La tribuna económica

Gumersindo Ruiz

Una decencia mínima

RESULTA difícil escribir sobre las prestaciones por desempleo, pues surgen inevitablemente todos los lugares comunes del tema. Uno de ellos, que este tipo de subsidios es temporal y que la solución del problema está en evitar un desempleo tan elevado; otro, el carácter del pago que se realiza y la precaria situación del que lo recibe, lo que nos enfrenta a un dilema, pues no puede dejar de pagarse ya que la gente necesita vivir de algo, y no podemos evitar pensar que hay en este sistema algo de fracaso colectivo.

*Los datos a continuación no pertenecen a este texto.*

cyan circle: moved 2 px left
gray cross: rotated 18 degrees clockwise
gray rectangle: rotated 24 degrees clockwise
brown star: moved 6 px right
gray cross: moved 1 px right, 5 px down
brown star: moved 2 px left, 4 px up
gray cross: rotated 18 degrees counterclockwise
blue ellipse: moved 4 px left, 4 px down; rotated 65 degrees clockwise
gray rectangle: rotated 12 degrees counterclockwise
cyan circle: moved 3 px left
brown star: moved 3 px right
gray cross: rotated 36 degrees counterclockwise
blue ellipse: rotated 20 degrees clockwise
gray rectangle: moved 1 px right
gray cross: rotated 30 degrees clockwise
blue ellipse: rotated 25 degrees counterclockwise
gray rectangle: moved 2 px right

La medida de ampliar el subsidio de desempleo en 421 euros mensuales, durante seis meses, a aquellos a los que se les hubiera agotado la prestación desde el 1 de agosto, ha vuelto a poner de relieve estas contradicciones. Preocupa el sentido de urgencia de la medida porque no sabemos el alcance que puede llegar a tener el paro y, por otra parte, es difícil moralmente oponerse a ello.

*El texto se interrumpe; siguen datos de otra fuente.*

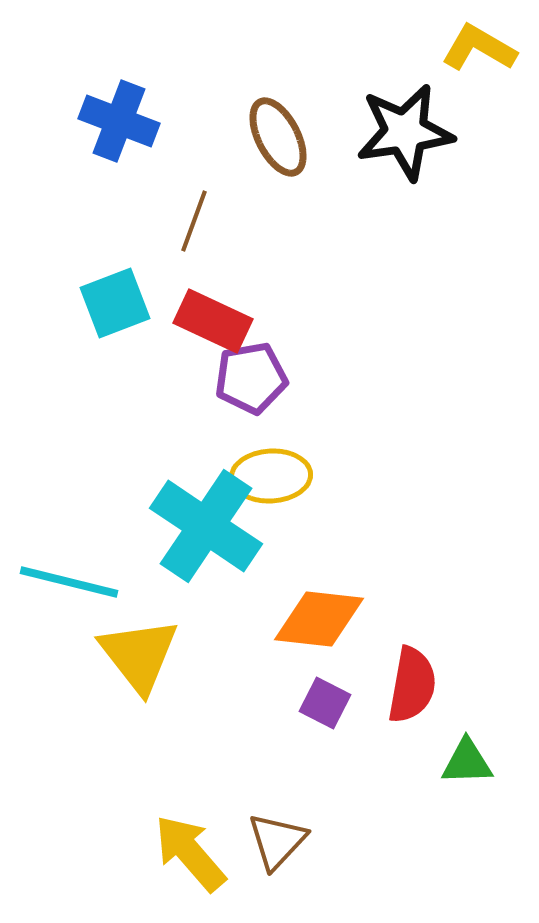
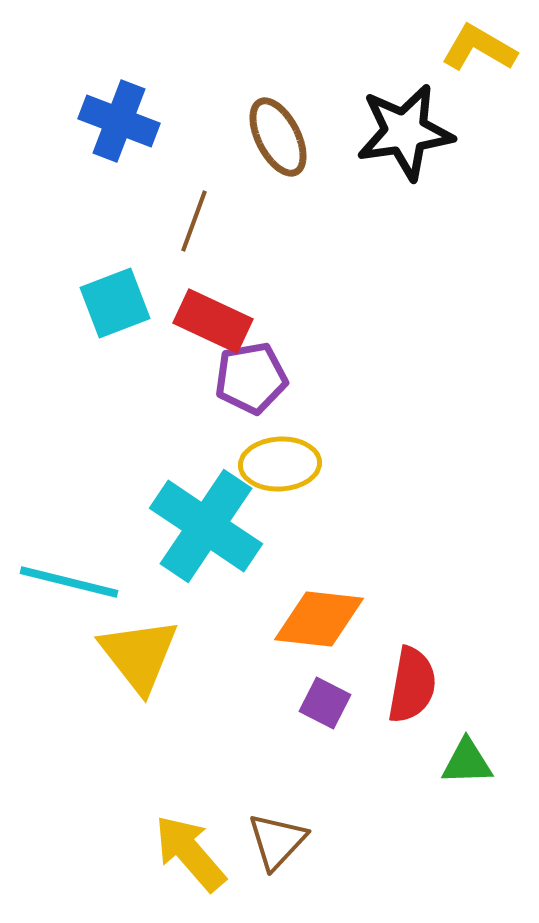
yellow ellipse: moved 9 px right, 12 px up
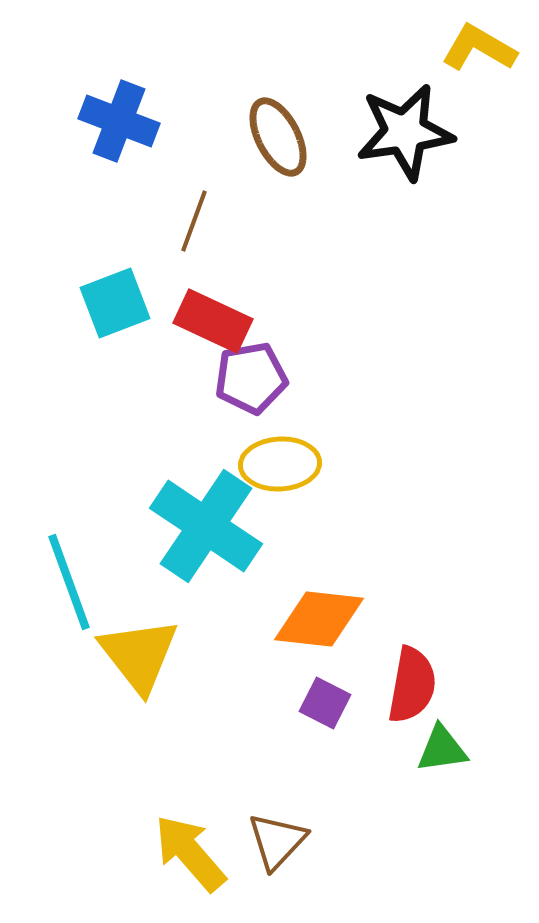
cyan line: rotated 56 degrees clockwise
green triangle: moved 25 px left, 13 px up; rotated 6 degrees counterclockwise
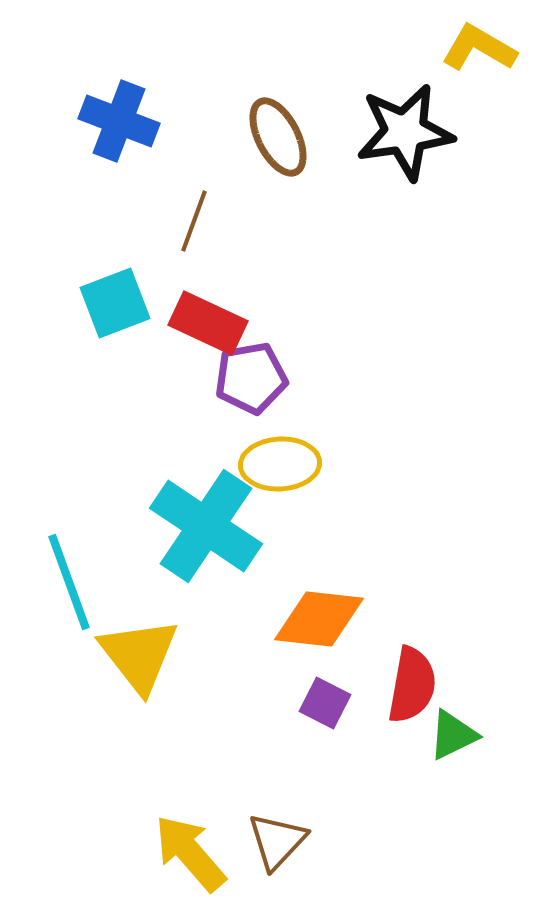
red rectangle: moved 5 px left, 2 px down
green triangle: moved 11 px right, 14 px up; rotated 18 degrees counterclockwise
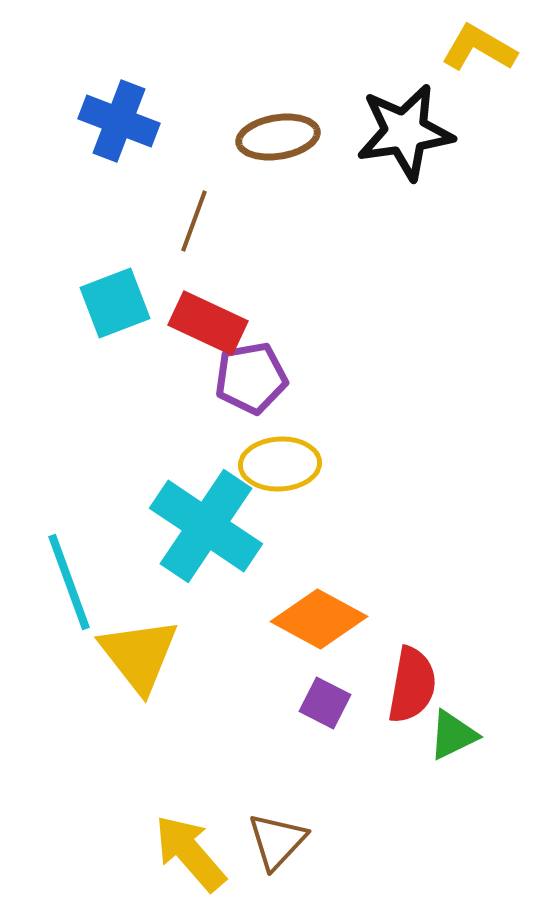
brown ellipse: rotated 72 degrees counterclockwise
orange diamond: rotated 22 degrees clockwise
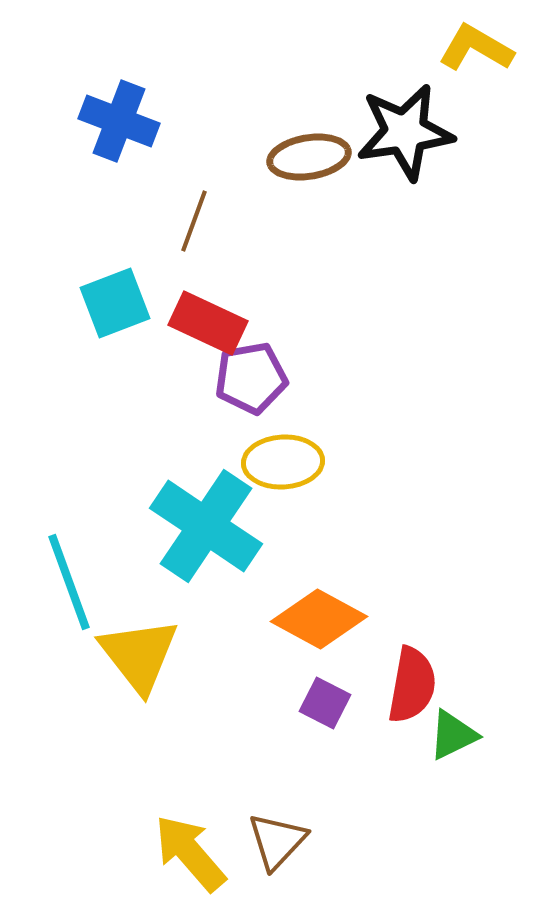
yellow L-shape: moved 3 px left
brown ellipse: moved 31 px right, 20 px down
yellow ellipse: moved 3 px right, 2 px up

La cantidad que se dedica, en junio de 2009, a prestaciones por desempleo, que incluye las contributivas, esto es que tienen una correspondencia con lo que se ha cotizado, los subsidios, la renta de inserción laboral y el subsidio agrario, es de 2.550 millones de euros. Esta cantidad no es tan grande, y la economía española puede asumirla; el problema es que crece un 63% respecto a 2008, año en que ya creció un 34%, y los beneficiarios han pasado en estos dos años de menos de un millón cuatrocientos mil, a dos millones seiscientos. Andalucía supone el 25% de los beneficiarios del sistema y el 20% del gasto. Un dato muy relevante es que sólo el 18% de los beneficiarios de prestaciones contributivas son de Andalucía, frente a un 27% de los que reciben subsidios, lo que indica que los parados son de larga duración y han pasado ya la fase en que cobran por lo que han contribuido. Además, casi el 40% de los subsidios que perciben por inserción laboral y la práctica totalidad de los eventuales agrarios son de nuestra comunidad.

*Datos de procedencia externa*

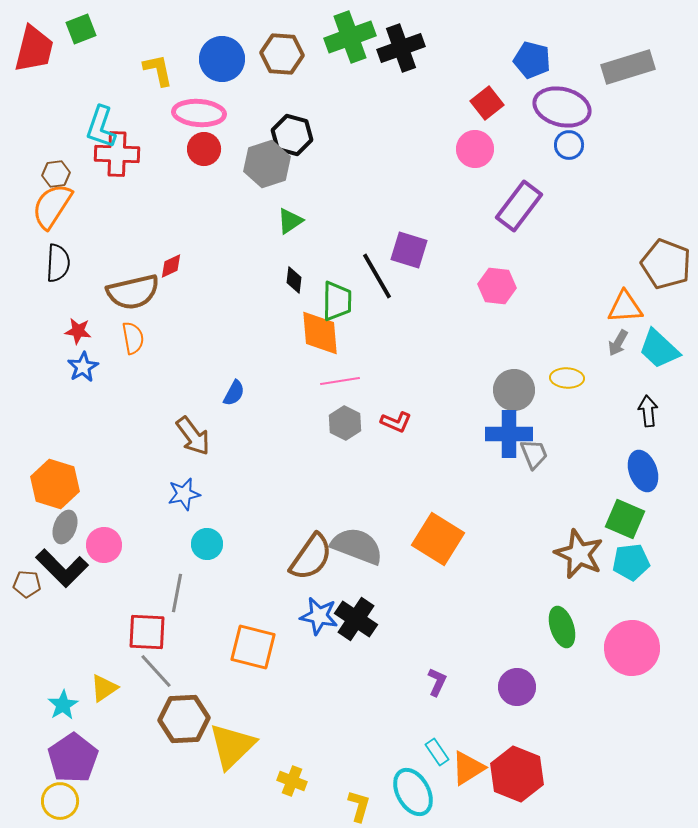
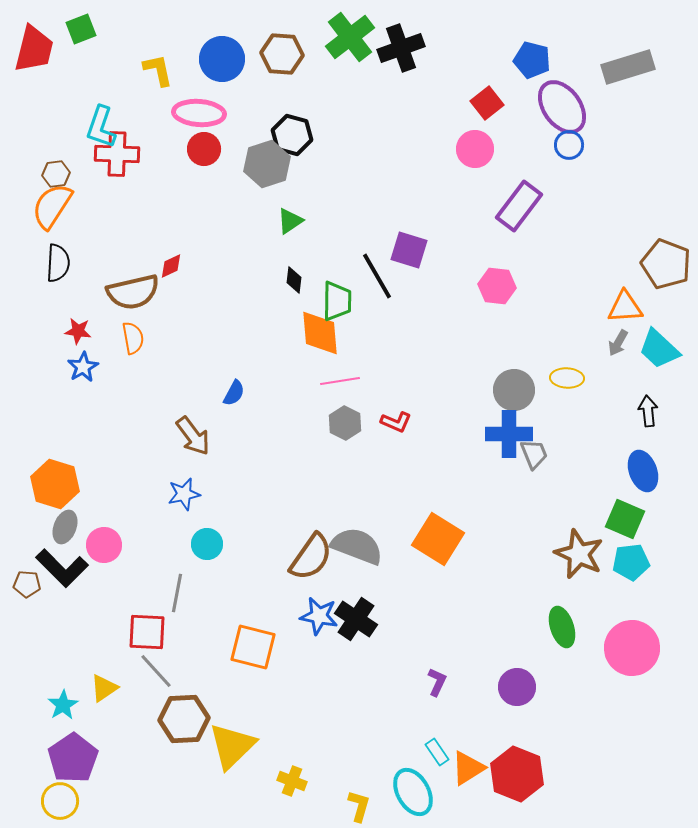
green cross at (350, 37): rotated 18 degrees counterclockwise
purple ellipse at (562, 107): rotated 40 degrees clockwise
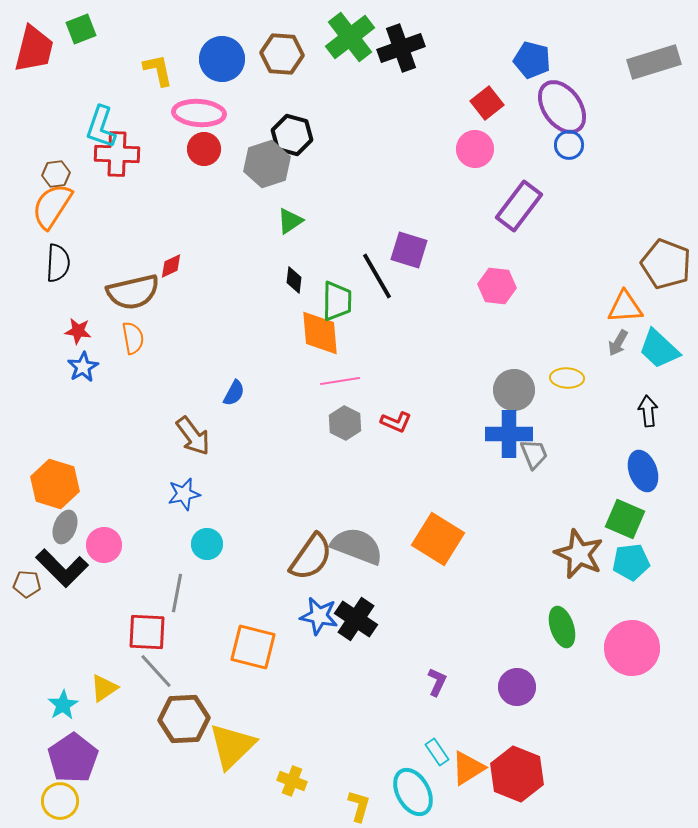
gray rectangle at (628, 67): moved 26 px right, 5 px up
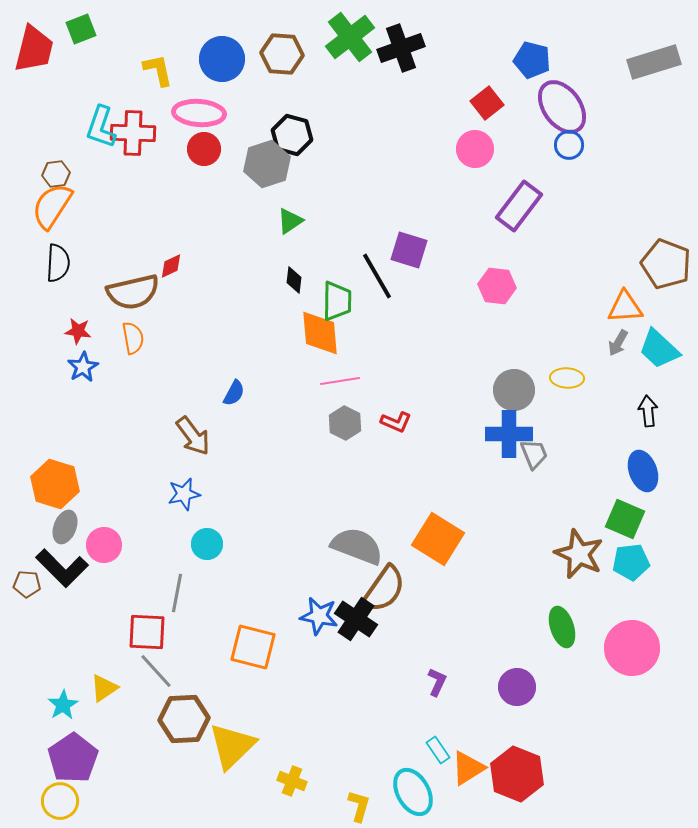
red cross at (117, 154): moved 16 px right, 21 px up
brown semicircle at (311, 557): moved 73 px right, 32 px down
cyan rectangle at (437, 752): moved 1 px right, 2 px up
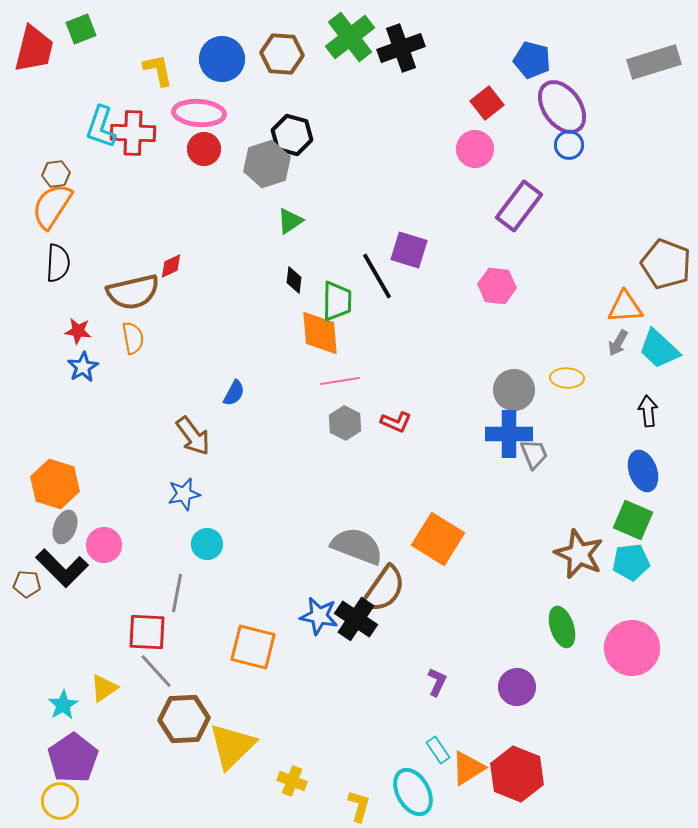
green square at (625, 519): moved 8 px right, 1 px down
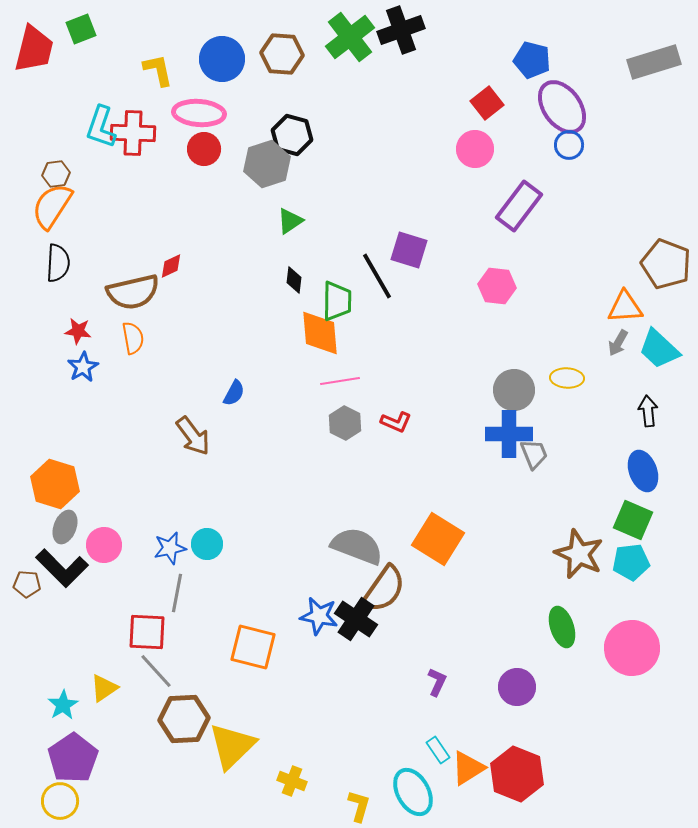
black cross at (401, 48): moved 18 px up
blue star at (184, 494): moved 14 px left, 54 px down
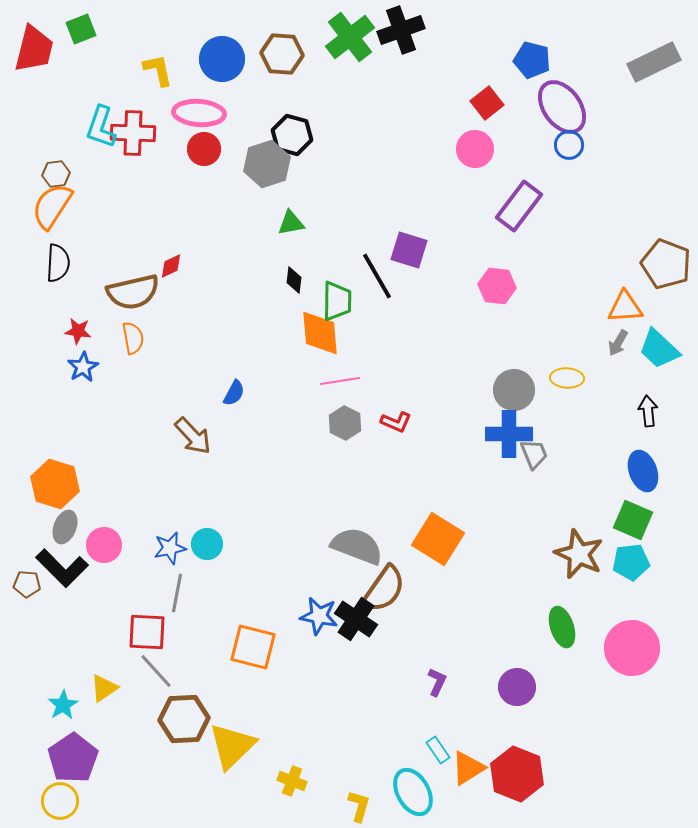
gray rectangle at (654, 62): rotated 9 degrees counterclockwise
green triangle at (290, 221): moved 1 px right, 2 px down; rotated 24 degrees clockwise
brown arrow at (193, 436): rotated 6 degrees counterclockwise
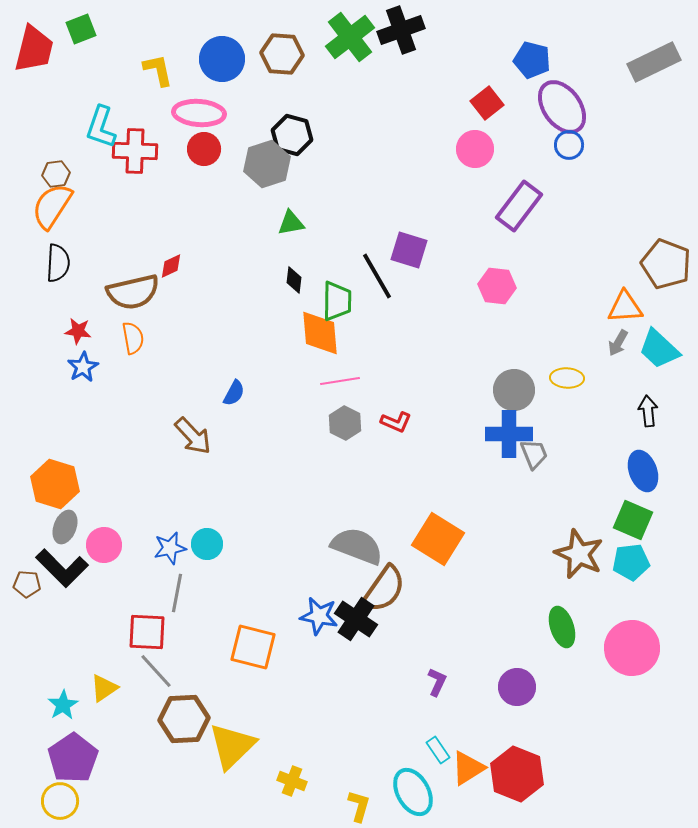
red cross at (133, 133): moved 2 px right, 18 px down
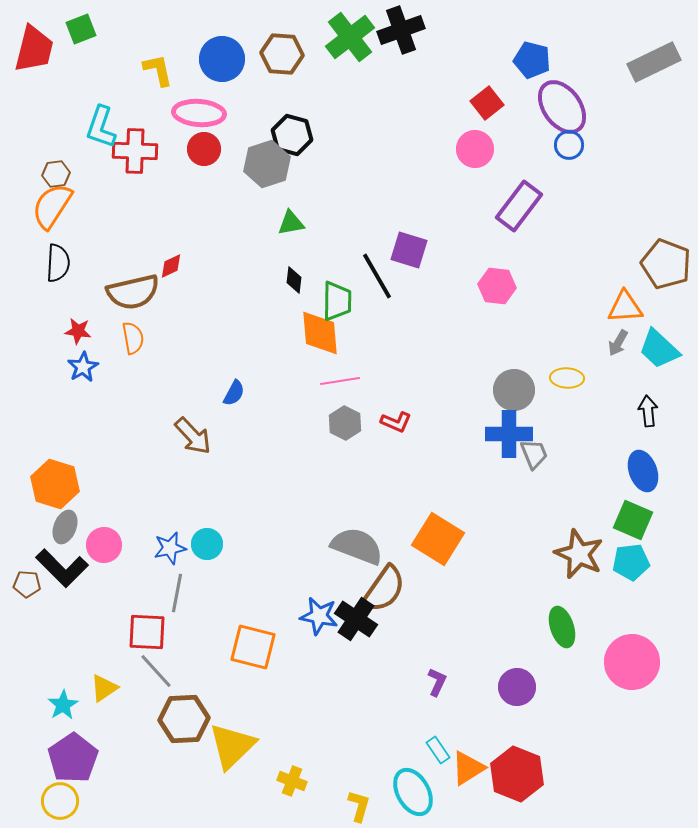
pink circle at (632, 648): moved 14 px down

Tres cuestiones, al menos, habría que considerar. La primera, que el pago por desempleo está pensado para hacer frente a un problema temporal, no permanente o de una dimensión excesiva. Las prestaciones deben vincularse a formación práctica y, en lo posible, a trabajos públicos, evitando cualquier forma de abuso. Segundo, hay que dotar a los trabajadores de un fondo personal para despidos, fiscalmente deducible, complementado con otro público que cubra y gestione riesgos sistémicos de desempleo, considerando el aseguramiento y la traslación al mercado de parte de esos riesgos. Tercero, evitar que el paro de larga duración tenga consecuencias de exclusión, sobre todo en el entorno familiar, y disminuya las oportunidades sociales de los hijos. Nada mejor para iluminar estas cuestiones que el pensamiento de Isaiah Berlin, para quien los valores y discusiones políticas y sociales han de concretarse en "una decencia básica, una moral mínima". Desde esta posición realista y humilde han de crearse las condiciones para una vida digna; porque nos enfrentamos no sólo a una escasez de recursos económicos, sino a una escasez moral que impide conciliar posiciones y opiniones políticas para sacar la economía adelante.